Identify Memory-Intensive Process: In the process list, both java and mysqld are consuming a significant amount of memory (7.0g and 3.6g in the RES column). This high memory usage can lead to swapping.

It's important to strike a balance between physical memory capacity, system workload, and swapping behavior to ensure optimal performance and minimize the impact of swapping on high load situations. Regular monitoring and proactive management of memory resources can help mitigate the detrimental effects of excessive swapping.

Applications that can Cause High Load

While high load can be a result of various factors, certain applications are known to consume substantial resources, potentially leading to high load. Here are a few examples:

Apache: A popular web server that can generate high load when serving numerous concurrent requests or running inefficient web applications.
MariaDB: A relational database management system that, under heavy load or poorly optimized queries, can cause significant CPU and disk I/O utilization.
Elasticsearch: A distributed search and analytics engine that can generate high load when indexing large volumes of data or executing complex search queries.
Samba: A service that provides file sharing and printing capabilities to Windows clients. It can induce high load when handling numerous concurrent file operations or experiencing network bottlenecks.
Nginx: A lightweight and high-performance web server that can generate high load when serving a large number of concurrent connections or handling resource-intensive tasks like SSL encryption.
MySQL: A popular open-source relational database management system that, when under heavy load or poorly optimized queries, can lead to high CPU usage and disk I/O bottlenecks.
PostgreSQL: An advanced object-relational database system that, when dealing with large databases or executing complex queries, can consume significant system resources and contribute to high load.
Redis: An in-memory data structure store that can generate high load when handling a large number of read and write operations or executing computationally intensive commands.
MongoDB: A NoSQL document-oriented database that, when handling heavy write operations or executing complex queries, can impact CPU usage and disk I/O performance.
Memcached: A distributed memory caching system that can cause high load when serving a large number of cache requests or experiencing excessive cache misses.
Jenkins: An open-source automation server used for continuous integration and continuous delivery. When executing a large number of build jobs simultaneously, Jenkins can impose high load on the system.
Hadoop: A distributed processing framework used for big data processing and analytics. When processing large data sets or running resource-intensive MapReduce jobs, Hadoop can cause high CPU and disk I/O load.
Docker: A containerization platform that, when running numerous containers or resource-intensive applications within containers, can lead to high load by increasing CPU, memory, and disk usage.

These applications represent just a fraction of the vast ecosystem of software that can contribute to high load on Linux servers. Understanding their resource requirements and performance characteristics can help you diagnose and troubleshoot high load situations more effectively.
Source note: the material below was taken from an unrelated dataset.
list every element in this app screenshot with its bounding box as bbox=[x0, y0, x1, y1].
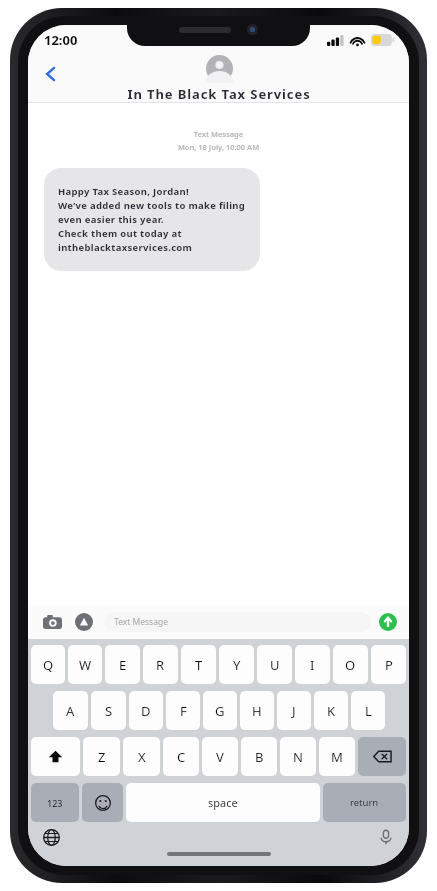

Understanding the resource requirements and potential load implications of these applications can assist in troubleshooting high load scenarios.

Conclusion

Dealing with high load on a Linux server can be challenging, but armed with the right knowledge and diagnostic tools, you can effectively diagnose the issue and take appropriate actions to optimize your system's performance. Remember, monitoring and proactive maintenance are key to ensure your server runs smoothly even under heavy workloads.